Griffith States the Repeal Amendment for "Don't Ask, Don't Tell" a Political Ploy
Congressman Parker Griffith, along with 185 of his House colleagues, voted against final passage of the National Defense Authorization Act for FY 2011, which included an amendment to repeal "Don't Ask Don't Tell." Many House members, including the Chairman and Ranking Member of the House Armed Services Committee, opposed the amendment as it was inserted in the Defense Authorization Bill by the Democrats without consideration for the review currently being conducted by the Department of Defense (DoD).

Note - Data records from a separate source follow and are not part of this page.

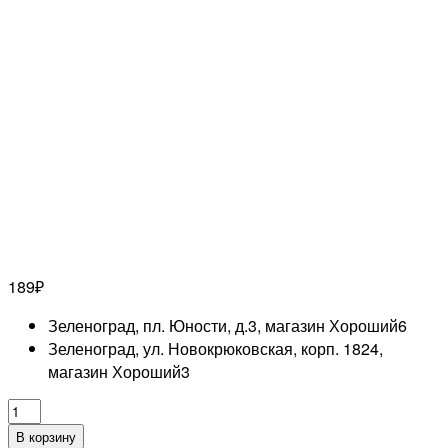
189
₽
Зеленоград, пл. Юности, д.3, магазин Хороший
6
Зеленоград, ул. Новокрюковская, корп. 1824,
магазин Хороший
3
Количество
товара
В корзину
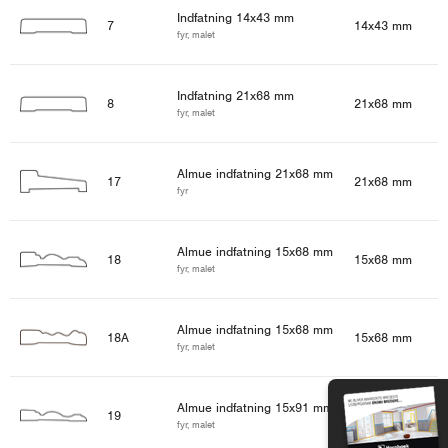
Indfatning 14x43 mm
7
14x43 mm
fyr, malet
Indfatning 21x68 mm
8
21x68 mm
fyr, malet
Almue indfatning 21x68 mm
17
21x68 mm
fyr
Almue indfatning 15x68 mm
18
15x68 mm
fyr, malet
Almue indfatning 15x68 mm
18A
15x68 mm
fyr, malet
Almue indfatning 15x91 mm
19
15x91 mm
fyr, malet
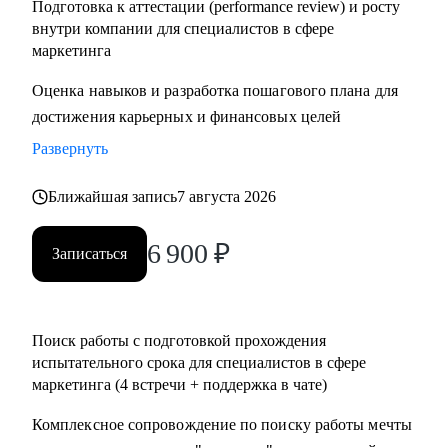
Подготовка к аттестации (performance review) и росту
внутри компании для специалистов в сфере
маркетинга
Оценка навыков и разработка пошагового плана для
достижения карьерных и финансовых целей
Развернуть
Ближайшая запись
7 августа 2026
6 900
₽
Записаться
Поиск работы с подготовкой прохождения
испытательного срока для специалистов в сфере
маркетинга (4 встречи + поддержка в чате)
Комплексное сопровождение по поиску работы мечты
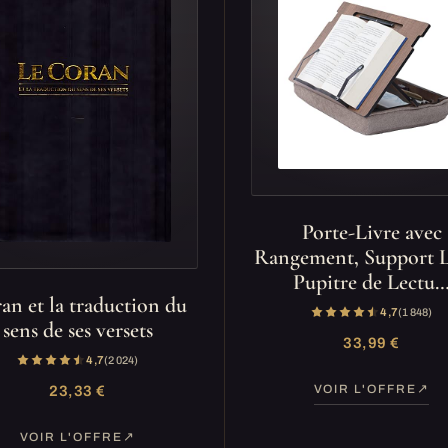
Porte-Livre avec
Rangement, Support L
Pupitre de Lectu
an et la traduction du
4,7
(1 848)
sens de ses versets
33,99 €
4,7
(2 024)
VOIR L'OFFRE
23,33 €
VOIR L'OFFRE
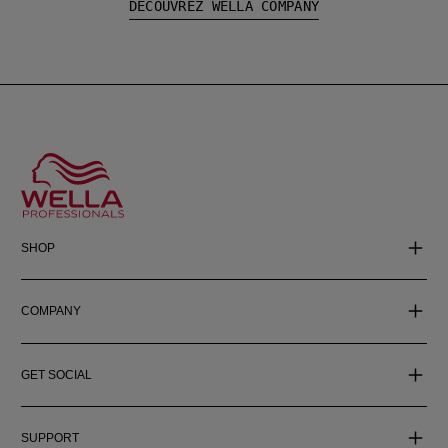
DÉCOUVREZ WELLA COMPANY
SHOP
COMPANY
GET SOCIAL
SUPPORT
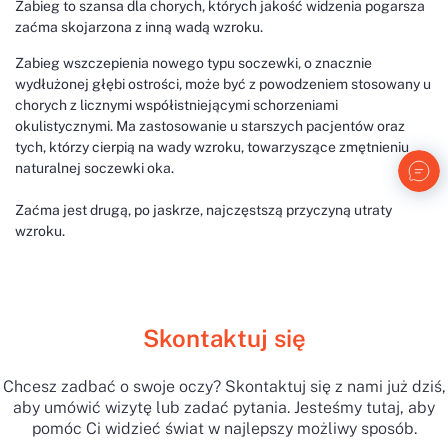
Zabieg to szansa dla chorych, których jakość widzenia pogarsza
zaćma skojarzona z inną wadą wzroku.
Zabieg wszczepienia nowego typu soczewki, o znacznie
wydłużonej głębi ostrości, może być z powodzeniem stosowany u
chorych z licznymi współistniejącymi schorzeniami
okulistycznymi. Ma zastosowanie u starszych pacjentów oraz
tych, którzy cierpią na wady wzroku, towarzyszące zmętnieniu
naturalnej soczewki oka.
Zaćma jest drugą, po jaskrze, najczęstszą przyczyną utraty
wzroku.
Skontaktuj się
Chcesz zadbać o swoje oczy? Skontaktuj się z nami już dziś,
aby umówić wizytę lub zadać pytania. Jesteśmy tutaj, aby
pomóc Ci widzieć świat w najlepszy możliwy sposób.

"Just as we saw with the Democrats cramming through a health care bill the American people did not want -- they have now done the same with "Don't Ask Don't Tell'," said Griffith. "This is a very obvious political ploy and it is dishonorable to place a political agenda within legislation authorizing funding for our warfighters.
"We need to do our military justice. Placing this amendment within legislation authorizing funding for our military is disrespectful to our servicemembers. Before the policy is changed, we need to - at the least - hear concerns military personnel may have with a repeal of "Don't Ask Don't Tell.'
"I refuse to take part in the Democrat's political agenda. We always need to support our military men and women serving our country and respect their concerns, especially now while we wage two wars."
This week, all four military Service Chiefs have sent letters opposing a repeal of "Don't Ask, Don't Tell" before the DoD completes its review.
H.R. 5136, the National Defense Authorization Act for Fiscal Year 2011, authorizes pay raises for military personnel and sets policies governing Pentagon procurements.